Relações internacionais
Após o intenso sentimento antijaponês se desenvolver na Costa Oeste, o presidente dos EUA, Theodore Roosevelt, não quis irritar o Japão apoiando uma legislação que proibisse a imigração japonesa para os Estados Unidos, como havia sido feito para a imigração chinesa. Em vez disso, houve um "Acordo de Cavalheiros" (1907-1908) informal e um correspondente Acordo de Damas entre os Estados Unidos e o Japão, por meio do qual o Japão garantiu que houvesse muito pouco ou nenhum movimento para os EUA. Os acordos foram feitos pelo Secretário de Estado dos EUA, Elihu Root, e pelo Ministro das Relações Exteriores do Japão, Tadasu Hayashi. O acordo proibia a emigração de trabalhadores japoneses para os Estados Unidos e rescindia a ordem de segregação do Conselho Escolar de São Francisco, na Califórnia, que havia humilhado e irritado os japoneses. O acordo não se aplicava ao Território do Havaí. Os acordos permaneceram em vigor até 1924, quando o Congresso proibiu toda a imigração do Japão. Um sentimento anti-japonês semelhante no Canadá, na mesma época, levou ao Acordo Hayashi-Lemieux, também conhecido como "Acordo de Cavalheiros de 1908", com cláusulas e efeitos substancialmente semelhantes.
Políticas comerciais
Acordos de cavalheiros passaram a regular atividades internacionais, como a coordenação de políticas monetárias ou comerciais. De acordo com Edmund Osmańczyk em Encyclopedia of the United Nations and International Agreements, também é definido como "um termo internacional para um acordo feito oralmente em vez de por escrito, mas totalmente válido legalmente". Este tipo de acordo pode permitir que uma nação evite os requisitos legais domésticos para entrar num tratado formal, ou pode ser útil quando um governo deseja entrar num acordo secreto que não seja vinculativo para a próxima administração. De acordo com outro autor, todos os acordos internacionais são acordos de cavalheiros porque, exceto pela guerra, todos eles são inexequíveis. Osmańczyk apontou que há uma diferença entre acordos de cavalheiros abertos e acordos diplomáticos secretos. Nos Estados Unidos, uma proibição contra acordos de cavalheiros nas relações comerciais entre estados foi introduzida em 1890, porque a natureza secreta de tais acordos estava além do controlo de qualquer pessoa.

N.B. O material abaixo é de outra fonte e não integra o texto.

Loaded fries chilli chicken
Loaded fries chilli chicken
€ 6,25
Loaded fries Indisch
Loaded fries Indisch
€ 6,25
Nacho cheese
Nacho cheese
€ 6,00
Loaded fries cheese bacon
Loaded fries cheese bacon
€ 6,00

Como uma tática discriminatória
Os acordos de cavalheiros eram uma tática discriminatória amplamente utilizada, supostamente mais comum do que os acordos restritivos na preservação da homogeneidade dos bairros e subúrbios de classe alta nos Estados Unidos. A natureza destes acordos tornava-os extremamente difíceis de provar ou rastrear, e entraram em vigor muito depois das decisões da Suprema Corte dos Estados Unidos em Shelley v. Kraemer. Uma fonte de 1995 afirmou que os acordos de cavalheiros "sem dúvida ainda existem", mas que o seu uso havia diminuído muito. Até Jackie Robinson ter sido contratado pelos Brooklyn Dodgers em 1946, um acordo de cavalheiros garantiu que os jogadores afro-americanos fossem excluídos do beisebol organizado.